19.02.2011, 13:47 Uhr | dpa, dpa

Formel-1-Auftakt in Bahrain: Teamchefs fordern Entscheidung. Das Rennen in Bahrain droht in diesem Jahr auszufallen (Foto: imago)

Das Rennen in Bahrain droht in diesem Jahr auszufallen (Foto: imago)

Die Lage in Bahrain wird für Bernie Ecclestone und den Automobil-Weltverband FIA immer schwieriger. Jetzt fordern die Rennställe der Formel 1 bis Montag eine Entscheidung: Finden der Große Preis von Bahrain, sowie die angesetzten Testfahrten statt oder nicht?

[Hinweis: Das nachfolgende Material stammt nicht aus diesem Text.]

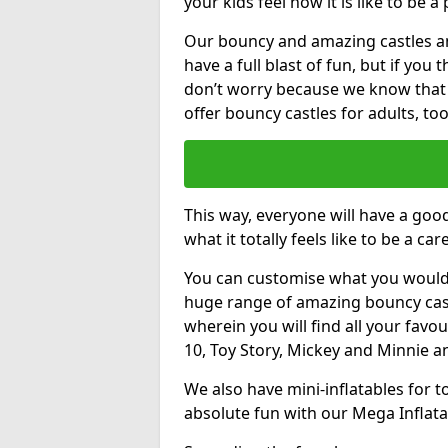
your kids feel how it is like to be a
Our bouncy and amazing castles and
have a full blast of fun, but if you
don’t worry because we know that
offer bouncy castles for adults, too
This way, everyone will have a goo
what it totally feels like to be a car
You can customise what you would
huge range of amazing bouncy castl
wherein you will find all your favou
10, Toy Story, Mickey and Minnie 
We also have mini-inflatables for 
absolute fun with our Mega Inflata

Seit Tagen wird der Mini-Staat am Persischen Golf von Unruhen erschüttert. Von Eccelstones Entscheidung hänge ab, ob der Tross in Barcelona bleibt oder die Heimreise antritt, hieß es nach einem Treffen der Teamvereinigung FOTA. In Bahrain soll die Formel-1-Saison am 13. März beginnen. Eine Woche zuvor sind dort die letzten Testfahrten angesetzt.

Drei mögliche Szenarien für die kommenden Wochen

Die Teammanager haben Pläne für alle denkbaren Szenarien erstellt. Red-Bull-Teamchef Christian Horner zählt auf: "Theoretisch gibt es drei Möglichkeiten. Der Grand Prix und die Testfahrten finden wie geplant statt. Nur der Grand Prix wird abgehalten, die Testfahrten aber abgesagt. Oder wir fahren überhaupt nicht nach Bahrain."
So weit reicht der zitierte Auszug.